### What you are asked to do
All the lines below need retyping exactly, apart from the images.

### Records for this task
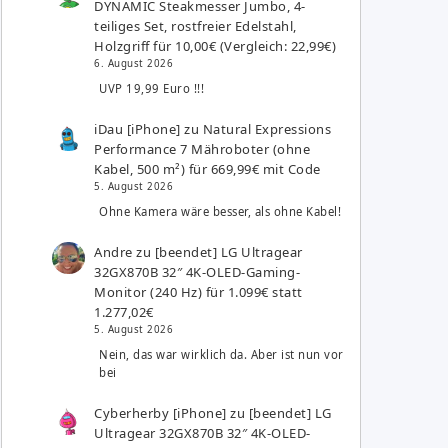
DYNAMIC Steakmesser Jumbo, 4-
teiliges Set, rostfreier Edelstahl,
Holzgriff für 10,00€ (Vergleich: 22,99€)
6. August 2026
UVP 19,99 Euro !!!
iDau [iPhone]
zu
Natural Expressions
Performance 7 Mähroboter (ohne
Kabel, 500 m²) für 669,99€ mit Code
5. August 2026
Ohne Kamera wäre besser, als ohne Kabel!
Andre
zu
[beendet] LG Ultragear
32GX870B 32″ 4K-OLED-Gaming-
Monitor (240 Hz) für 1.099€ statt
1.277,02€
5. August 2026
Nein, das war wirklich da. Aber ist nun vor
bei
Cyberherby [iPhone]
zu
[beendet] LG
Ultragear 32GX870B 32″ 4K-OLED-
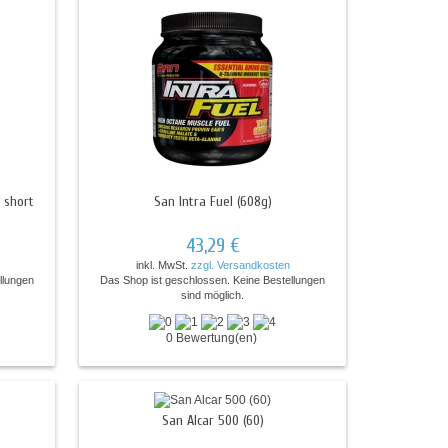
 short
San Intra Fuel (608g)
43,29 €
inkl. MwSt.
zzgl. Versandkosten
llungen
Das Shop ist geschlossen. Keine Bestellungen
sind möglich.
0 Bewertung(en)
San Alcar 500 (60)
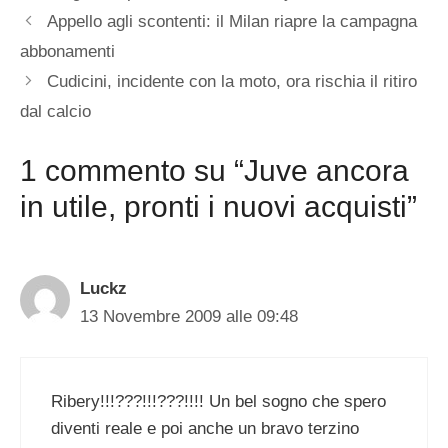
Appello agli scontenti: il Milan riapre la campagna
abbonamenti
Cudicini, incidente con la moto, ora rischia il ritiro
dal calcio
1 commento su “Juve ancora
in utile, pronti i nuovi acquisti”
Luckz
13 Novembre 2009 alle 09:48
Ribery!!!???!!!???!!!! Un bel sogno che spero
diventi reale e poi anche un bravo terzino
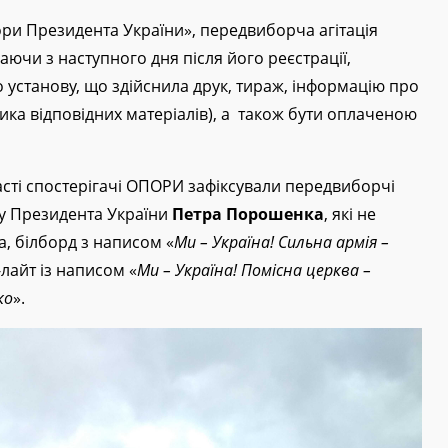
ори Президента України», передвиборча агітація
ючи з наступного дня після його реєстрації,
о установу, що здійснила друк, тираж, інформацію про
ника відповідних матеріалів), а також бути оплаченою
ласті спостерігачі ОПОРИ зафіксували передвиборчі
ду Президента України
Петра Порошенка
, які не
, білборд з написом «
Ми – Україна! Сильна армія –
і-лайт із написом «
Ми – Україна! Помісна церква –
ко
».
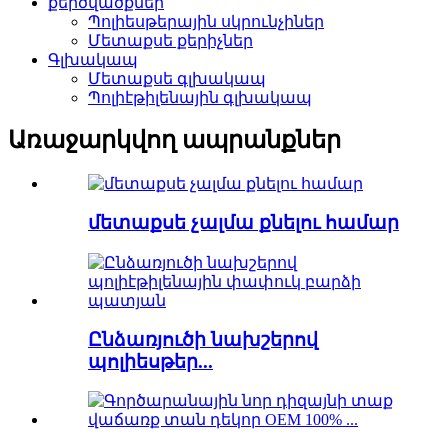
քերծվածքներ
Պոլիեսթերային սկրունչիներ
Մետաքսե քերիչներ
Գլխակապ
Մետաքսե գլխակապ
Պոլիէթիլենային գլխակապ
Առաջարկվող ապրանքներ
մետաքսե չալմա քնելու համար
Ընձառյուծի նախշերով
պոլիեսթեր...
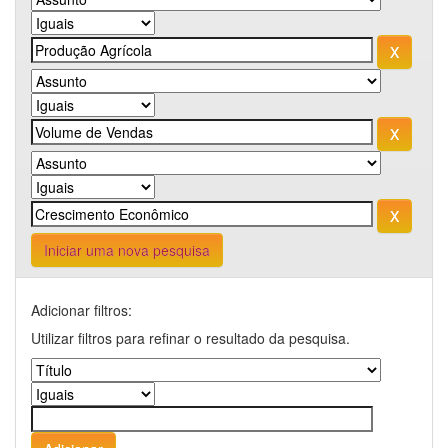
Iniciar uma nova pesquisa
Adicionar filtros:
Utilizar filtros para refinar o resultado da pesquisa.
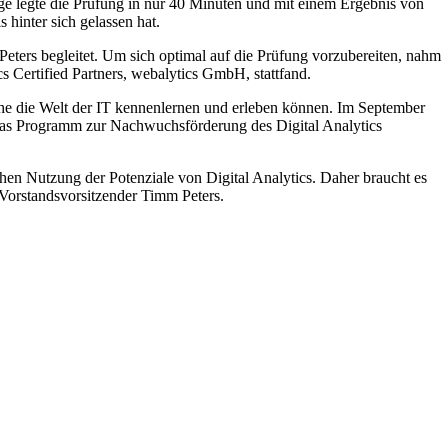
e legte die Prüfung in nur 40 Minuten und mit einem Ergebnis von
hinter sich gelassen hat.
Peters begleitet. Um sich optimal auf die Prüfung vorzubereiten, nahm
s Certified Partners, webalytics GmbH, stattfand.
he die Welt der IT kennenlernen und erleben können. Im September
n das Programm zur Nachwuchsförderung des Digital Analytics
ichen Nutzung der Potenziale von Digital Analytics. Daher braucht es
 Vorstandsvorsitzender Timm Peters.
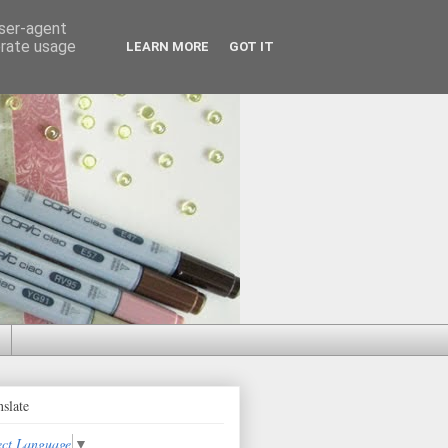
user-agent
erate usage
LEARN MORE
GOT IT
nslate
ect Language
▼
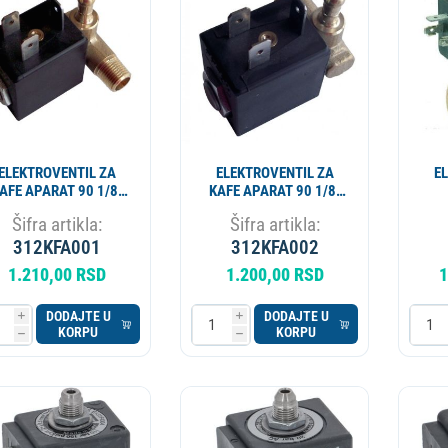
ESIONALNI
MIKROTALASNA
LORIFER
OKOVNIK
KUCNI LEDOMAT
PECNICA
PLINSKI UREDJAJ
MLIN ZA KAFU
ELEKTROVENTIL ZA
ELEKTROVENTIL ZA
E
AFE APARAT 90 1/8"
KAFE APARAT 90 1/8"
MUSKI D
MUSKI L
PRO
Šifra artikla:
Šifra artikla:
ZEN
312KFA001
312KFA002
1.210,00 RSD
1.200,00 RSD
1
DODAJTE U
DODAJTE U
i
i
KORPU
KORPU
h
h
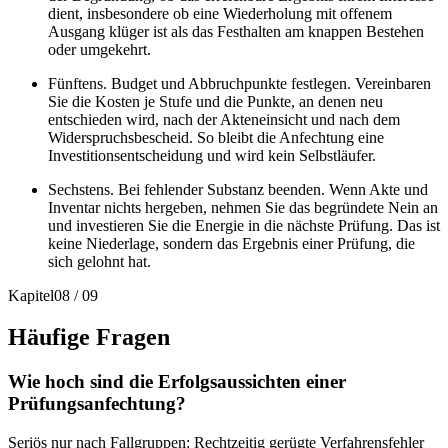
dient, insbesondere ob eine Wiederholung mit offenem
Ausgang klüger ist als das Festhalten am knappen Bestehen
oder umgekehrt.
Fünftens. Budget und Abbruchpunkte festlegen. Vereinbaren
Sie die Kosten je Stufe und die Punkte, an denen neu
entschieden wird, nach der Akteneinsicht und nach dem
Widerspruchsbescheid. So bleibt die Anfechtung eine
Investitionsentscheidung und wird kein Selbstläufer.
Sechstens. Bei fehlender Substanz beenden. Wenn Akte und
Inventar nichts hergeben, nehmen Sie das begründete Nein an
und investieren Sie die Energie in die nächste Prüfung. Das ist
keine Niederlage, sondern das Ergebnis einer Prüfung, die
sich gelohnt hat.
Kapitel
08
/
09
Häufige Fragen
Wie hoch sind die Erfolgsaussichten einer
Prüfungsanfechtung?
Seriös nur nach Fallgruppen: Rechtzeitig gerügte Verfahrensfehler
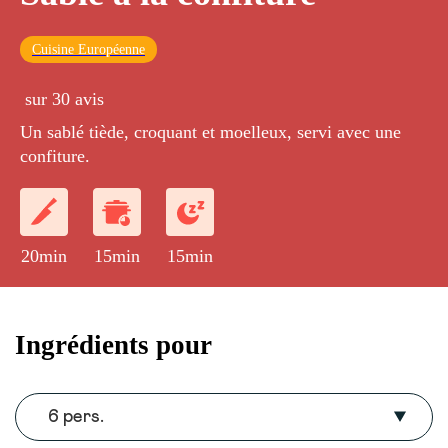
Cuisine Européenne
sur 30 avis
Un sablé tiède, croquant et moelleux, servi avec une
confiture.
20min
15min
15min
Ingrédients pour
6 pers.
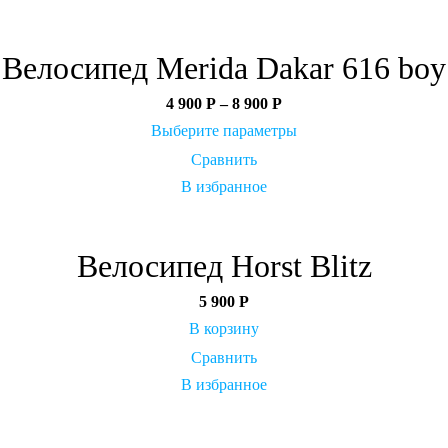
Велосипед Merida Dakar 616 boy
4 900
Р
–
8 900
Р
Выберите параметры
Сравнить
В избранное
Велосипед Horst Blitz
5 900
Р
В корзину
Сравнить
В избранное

### Final answer
DYNAMIC Steakmesser Jumbo, 4-
teiliges Set, rostfreier Edelstahl,
Holzgriff für 10,00€ (Vergleich: 22,99€)
6. August 2026
UVP 19,99 Euro !!!
iDau [iPhone]
zu
Natural Expressions
Performance 7 Mähroboter (ohne
Kabel, 500 m²) für 669,99€ mit Code
5. August 2026
Ohne Kamera wäre besser, als ohne Kabel!
Andre
zu
[beendet] LG Ultragear
32GX870B 32″ 4K-OLED-Gaming-
Monitor (240 Hz) für 1.099€ statt
1.277,02€
5. August 2026
Nein, das war wirklich da. Aber ist nun vor
bei
Cyberherby [iPhone]
zu
[beendet] LG
Ultragear 32GX870B 32″ 4K-OLED-
 short
San Intra Fuel (608g)
43,29 €
inkl. MwSt.
zzgl. Versandkosten
llungen
Das Shop ist geschlossen. Keine Bestellungen
sind möglich.
0 Bewertung(en)
San Alcar 500 (60)
Appello agli scontenti: il Milan riapre la campagna
abbonamenti
Cudicini, incidente con la moto, ora rischia il ritiro
dal calcio
1 commento su “Juve ancora
in utile, pronti i nuovi acquisti”
Luckz
13 Novembre 2009 alle 09:48
Ribery!!!???!!!???!!!! Un bel sogno che spero
diventi reale e poi anche un bravo terzino
ори Президента України», передвиборча агітація
ючи з наступного дня після його реєстрації,
о установу, що здійснила друк, тираж, інформацію про
ника відповідних матеріалів), а також бути оплаченою
ласті спостерігачі ОПОРИ зафіксували передвиборчі
ду Президента України
Петра Порошенка
, які не
, білборд з написом «
Ми – Україна! Сильна армія –
і-лайт із написом «
Ми – Україна! Помісна церква –
ко
».
քերծվածքներ
Պոլիեսթերային սկրունչիներ
Մետաքսե քերիչներ
Գլխակապ
Մետաքսե գլխակապ
Պոլիէթիլենային գլխակապ
Առաջարկվող ապրանքներ
մետաքսե չալմա քնելու համար
Ընձառյուծի նախշերով
պոլիեսթեր...
Iniciar uma nova pesquisa
Adicionar filtros:
Utilizar filtros para refinar o resultado da pesquisa.
e legte die Prüfung in nur 40 Minuten und mit einem Ergebnis von
hinter sich gelassen hat.
Peters begleitet. Um sich optimal auf die Prüfung vorzubereiten, nahm
s Certified Partners, webalytics GmbH, stattfand.
he die Welt der IT kennenlernen und erleben können. Im September
n das Programm zur Nachwuchsförderung des Digital Analytics
ichen Nutzung der Potenziale von Digital Analytics. Daher braucht es
 Vorstandsvorsitzender Timm Peters.
user-agent
erate usage
LEARN MORE
GOT IT
nslate
ect Language
▼
ESIONALNI
MIKROTALASNA
LORIFER
OKOVNIK
KUCNI LEDOMAT
PECNICA
PLINSKI UREDJAJ
MLIN ZA KAFU
ELEKTROVENTIL ZA
ELEKTROVENTIL ZA
E
AFE APARAT 90 1/8"
KAFE APARAT 90 1/8"
MUSKI D
MUSKI L
PRO
Šifra artikla:
Šifra artikla:
ZEN
312KFA001
312KFA002
1.210,00 RSD
1.200,00 RSD
1
DODAJTE U
DODAJTE U
i
i
KORPU
KORPU
h
h
dient, insbesondere ob eine Wiederholung mit offenem
Ausgang klüger ist als das Festhalten am knappen Bestehen
oder umgekehrt.
Fünftens. Budget und Abbruchpunkte festlegen. Vereinbaren
Sie die Kosten je Stufe und die Punkte, an denen neu
entschieden wird, nach der Akteneinsicht und nach dem
Widerspruchsbescheid. So bleibt die Anfechtung eine
Investitionsentscheidung und wird kein Selbstläufer.
Sechstens. Bei fehlender Substanz beenden. Wenn Akte und
Inventar nichts hergeben, nehmen Sie das begründete Nein an
und investieren Sie die Energie in die nächste Prüfung. Das ist
keine Niederlage, sondern das Ergebnis einer Prüfung, die
sich gelohnt hat.
Kapitel
08
/
09
Häufige Fragen
Wie hoch sind die Erfolgsaussichten einer
Prüfungsanfechtung?
Seriös nur nach Fallgruppen: Rechtzeitig gerügte Verfahrensfehler
Cuisine Européenne
sur 30 avis
Un sablé tiède, croquant et moelleux, servi avec une
confiture.
20min
15min
15min
Ingrédients pour
6 pers.
Велосипед Merida Dakar 616 boy
4 900
Р
–
8 900
Р
Выберите параметры
Сравнить
В избранное
Велосипед Horst Blitz
5 900
Р
В корзину
Сравнить
В избранное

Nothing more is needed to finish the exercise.